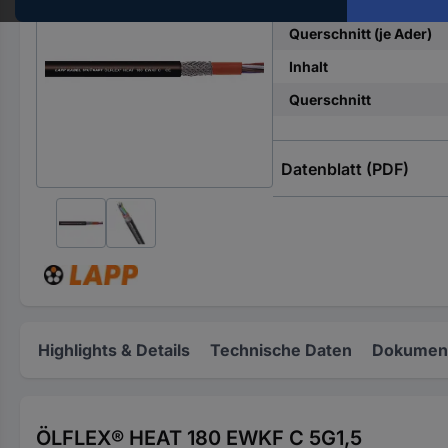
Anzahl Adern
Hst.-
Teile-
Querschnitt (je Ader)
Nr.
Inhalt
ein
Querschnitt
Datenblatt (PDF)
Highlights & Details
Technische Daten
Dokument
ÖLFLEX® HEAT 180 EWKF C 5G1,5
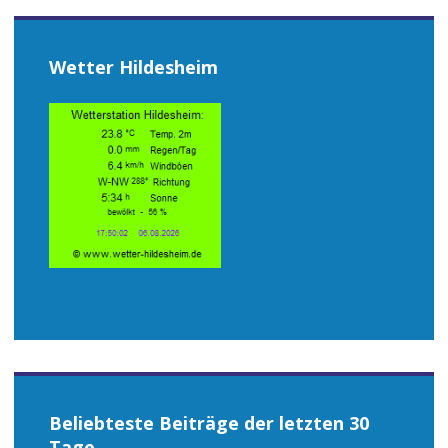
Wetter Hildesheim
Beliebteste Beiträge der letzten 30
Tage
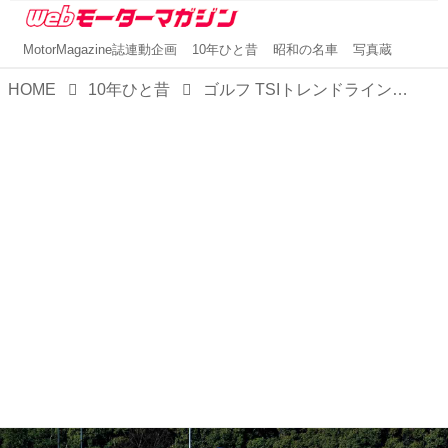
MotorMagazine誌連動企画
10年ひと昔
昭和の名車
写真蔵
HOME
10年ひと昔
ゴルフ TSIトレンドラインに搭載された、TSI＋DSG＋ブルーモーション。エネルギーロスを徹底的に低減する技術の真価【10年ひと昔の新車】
┄┄┄┄┄┄┄┄┄┄┄┄┄┄┄┄┄┄┄┄
--- Work order ---
Could you write out the records exactly while omitting every picture?

--- Output of the exercise ---
Anzahl Adern
Hst.-
Teile-
Querschnitt (je Ader)
Nr.
Inhalt
ein
Querschnitt
Datenblatt (PDF)
Highlights & Details
Technische Daten
Dokument
ÖLFLEX® HEAT 180 EWKF C 5G1,5
Wetter Hildesheim
Beliebteste Beiträge der letzten 30
Tage
MotorMagazine誌連動企画
10年ひと昔
昭和の名車
写真蔵
HOME
10年ひと昔
ゴルフ TSIトレンドラインに搭載された、TSI＋DSG＋ブルーモーション。エネルギーロスを徹底的に低減する技術の真価【10年ひと昔の新車】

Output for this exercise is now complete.